Monday, November 12, 2012
When you make noise
So I walk into an audiology office cause my hearing aid won't stop squealing. The lady hears me at the front desk and ask me to wait as she checks a patient out. As I'm waiting to let her know I need to see someone about fixing this noise, the audiologist walks out. She ask one of her older patients "is your hearing aids turned on?" I smile but she doesn't see me and she isn't associating the noise to be me. The lady at the front desk is trying to get her attention and keep checking the patient out. It quite hilarious to me and I wasn't going to say anything at all because frankly I wanted to see how good her hearing is! Those who hear well are able to locate from which direction the sound is coming from so I've been told cause I can not do that nor can I hear the actual squealing. What I hear is mostly sounds fading in and out. Needless to say, the doc had to be told it was me and I proceeded to tell her "I'm here to get this very issue fix!". She smiled and made her way back to her office.
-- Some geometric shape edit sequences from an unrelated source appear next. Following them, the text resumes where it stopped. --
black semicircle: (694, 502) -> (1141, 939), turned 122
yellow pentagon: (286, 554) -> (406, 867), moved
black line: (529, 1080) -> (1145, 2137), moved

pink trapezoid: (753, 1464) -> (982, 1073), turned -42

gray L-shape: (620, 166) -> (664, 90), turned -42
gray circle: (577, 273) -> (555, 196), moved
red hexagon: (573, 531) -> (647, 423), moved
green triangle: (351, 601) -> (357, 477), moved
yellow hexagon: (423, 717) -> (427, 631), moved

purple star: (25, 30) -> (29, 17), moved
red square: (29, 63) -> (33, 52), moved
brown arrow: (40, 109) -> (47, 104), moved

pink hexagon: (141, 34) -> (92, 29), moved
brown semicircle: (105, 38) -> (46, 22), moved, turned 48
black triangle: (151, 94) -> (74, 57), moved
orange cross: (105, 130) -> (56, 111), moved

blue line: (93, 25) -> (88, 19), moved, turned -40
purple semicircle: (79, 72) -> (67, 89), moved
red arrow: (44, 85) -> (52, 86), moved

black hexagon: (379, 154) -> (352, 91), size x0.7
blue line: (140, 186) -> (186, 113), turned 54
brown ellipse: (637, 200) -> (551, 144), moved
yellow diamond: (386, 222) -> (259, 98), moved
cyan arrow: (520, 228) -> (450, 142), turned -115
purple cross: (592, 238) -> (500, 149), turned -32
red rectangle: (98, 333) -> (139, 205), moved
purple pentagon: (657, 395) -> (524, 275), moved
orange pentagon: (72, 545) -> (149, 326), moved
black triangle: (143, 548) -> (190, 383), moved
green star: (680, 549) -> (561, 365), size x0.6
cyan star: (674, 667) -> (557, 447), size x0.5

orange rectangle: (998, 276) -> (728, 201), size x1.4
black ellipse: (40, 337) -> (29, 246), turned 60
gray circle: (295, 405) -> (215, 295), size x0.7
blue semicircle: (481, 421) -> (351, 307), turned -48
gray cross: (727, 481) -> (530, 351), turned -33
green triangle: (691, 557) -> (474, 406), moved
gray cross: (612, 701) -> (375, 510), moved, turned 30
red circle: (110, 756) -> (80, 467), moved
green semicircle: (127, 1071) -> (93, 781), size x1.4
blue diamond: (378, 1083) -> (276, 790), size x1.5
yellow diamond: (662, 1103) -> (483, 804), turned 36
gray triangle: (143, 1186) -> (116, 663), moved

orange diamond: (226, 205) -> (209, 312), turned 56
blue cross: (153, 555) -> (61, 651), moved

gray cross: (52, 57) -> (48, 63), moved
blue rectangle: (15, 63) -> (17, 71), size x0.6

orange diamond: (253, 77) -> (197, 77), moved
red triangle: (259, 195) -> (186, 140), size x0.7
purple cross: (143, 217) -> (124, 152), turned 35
I know it's going to get taken care of cause she left a patient in her office. She knew high pitch squeal probably was driving everyone who could hear, insane. Which leads me to ponder this thought...."When you make a noise or some noise, you get everyone who can hear the noise, attention." The only thing you have to focus on is what type of noise are you making?" Is it a noise that comforts or soothes? Is it loud enough to cause people to go into action or soft enough to be ignored? Have you been making the same noise for so long that no one notices? Or do you need to change the noise or the people who hears it? Cause frankly, what I witness in this doctor office was pretty much all of the above. What I took away from the experience was more than I anticipated because after all, I'm trying to silence the darn thing!!